Early detection of cancer in the general population: a blinded case-control study of p53 autoantibodies in colorectal cancer

Abstract

Background: Recent reports from cancer screening trials in high-risk populations suggest that autoantibodies can be detected before clinical diagnosis. However, there is minimal data on the role of autoantibody signatures in cancer screening in the general population.

Methods: Informative p53 peptides were identified in sera from patients with colorectal cancer using an autoantibody microarray with 15-mer overlapping peptides covering the complete p53 sequence. The selected peptides were evaluated in a blinded case-control study using stored serum from the multimodal arm of the United Kingdom Collaborative Trial of Ovarian Cancer Screening where women gave annual blood samples. Cases were postmenopausal women who developed colorectal cancer following recruitment, with 2 or more serum samples preceding diagnosis. Controls were age-matched women with no history of cancer.

Results: The 50 640 women randomised to the multimodal group were followed up for a median of 6.8 (inter-quartile range 5.9-8.4) years. Colorectal cancer notification was received in 101 women with serial samples of whom 97 (297 samples) had given consent for secondary studies. They were matched 1 : 1 with 97 controls (296 serial samples). The four most informative peptides identified 25.8% of colorectal cancer patients with a specificity of 95%. The median lead time was 1.4 (range 0.12-3.8) years before clinical diagnosis.

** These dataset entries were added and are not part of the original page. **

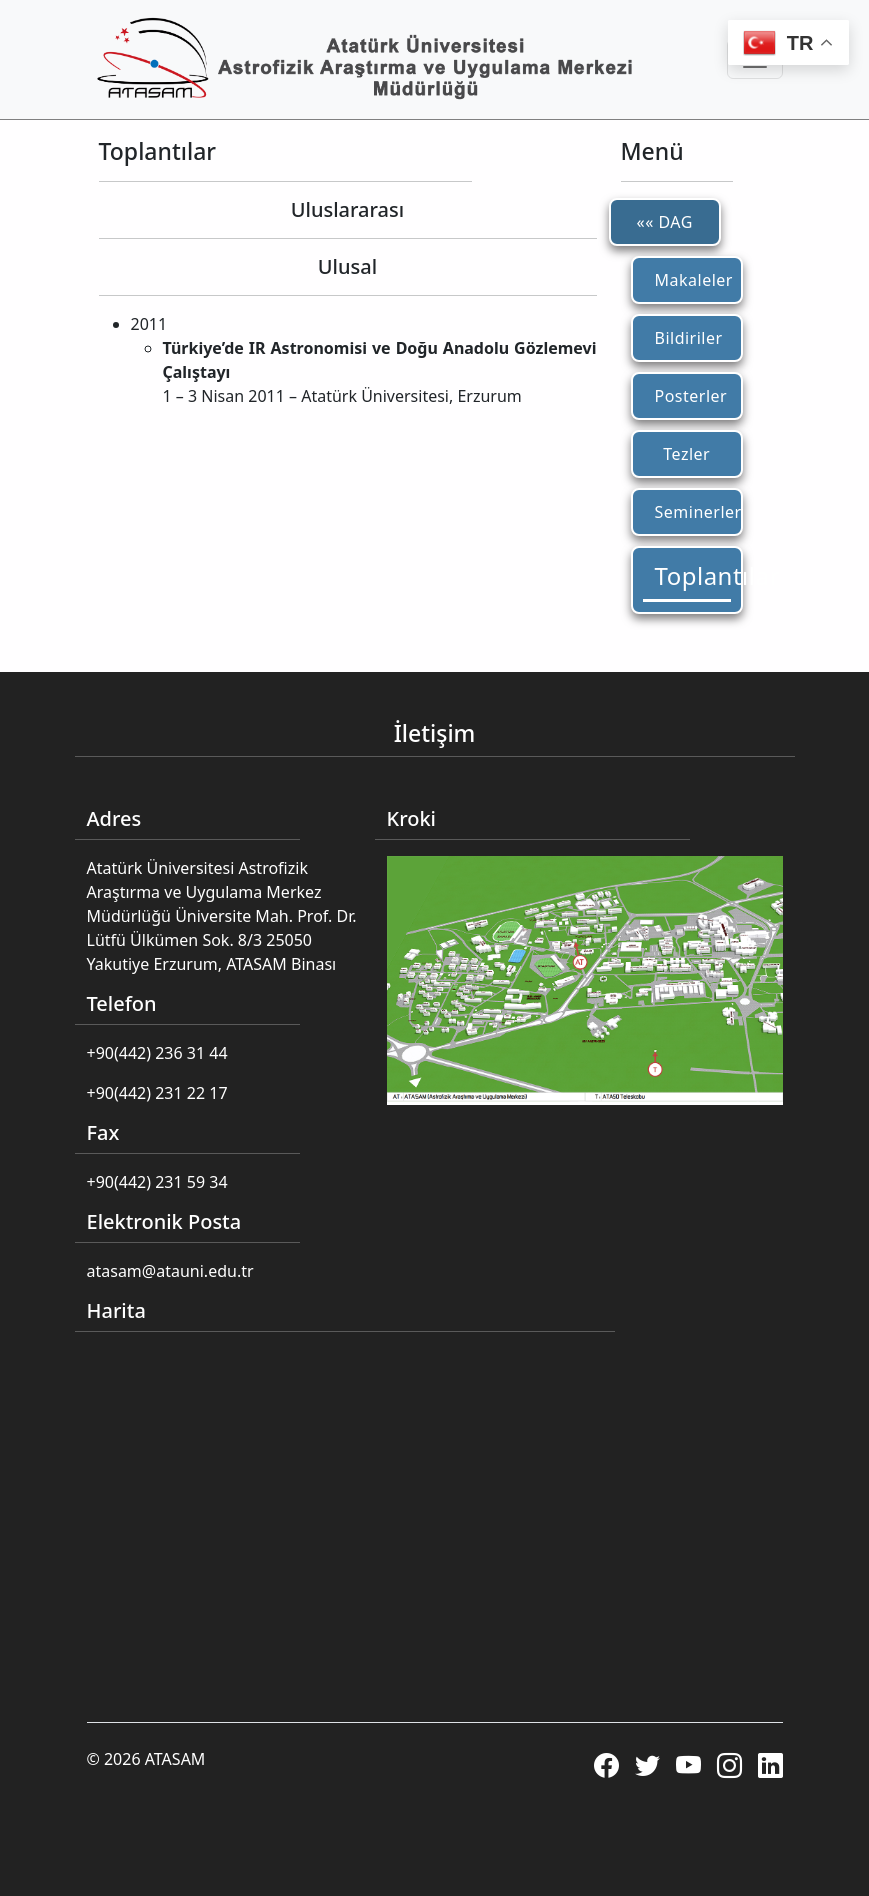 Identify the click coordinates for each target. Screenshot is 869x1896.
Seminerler (693, 512)
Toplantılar (693, 575)
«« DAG (665, 222)
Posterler (691, 396)
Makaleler (693, 280)
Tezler (686, 454)
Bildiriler (689, 338)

Conclusion: Our findings suggest that in the general population, autoantibody signatures are detectable during preclinical disease and may be of value in cancer screening. In colorectal cancer screening in particular, where the current need is to improve compliance, it suggests that p53 autoantibodies may contribute towards risk stratification.

Figure 1

Autoantibodies to p53 peptide (microarray) and p53 protein (ELISA) in time of diagnosis set I, time of diagnosis set II, and the UKCTOCS set. DOTPLOT of serum IgG autoantibodies binding to 15-mer scanning p53 peptides measured by peptide-array assay and expressed as relative fluorescence units (RFU) (y-axis). (A) Serum from healthy (n=53) and colorectal cancer individuals (n=58) (time of diagnosis #1). (B) Serum from healthy (n=40) and colorectal cancer individuals (n=157) in time of diagnosis set #2 (training set). (C) Serum from last sample before diagnosis in controls (n=94) and colorectal cancer (n=97) individuals from the UKCTOCS set. Bar graphs represent the sensitivity for each p53 peptide at 95% specificity.

Figure 2

Autoantibodies in pre-diagnostic serial samples from colorectal cancer patients (n=97) to selected p53 peptides. Each graph represents the autoantibody reactivity to peptide p53-9, p53-10, p53-25, p53-78. Each symbol represents a single cancer patient. Number of years before diagnosis is indicated on the x-axis. y-axis represents relative fluorescence units (RFU).

Figure 3

Pre-diagnostic serial samples from selected colorectal cancer patients to p53 peptides. Each graph represents a single colorectal cancer patient and autoantibodies to all the 18 p53 peptides investigated in the validation set. x-axis represents number of years before diagnosis. Graphs for p53 protein ELISA are marked with red colour. Left y-axis represents relative fluorescence units (RFU). Right y-axis represents U ml⁻¹ for ELISA results.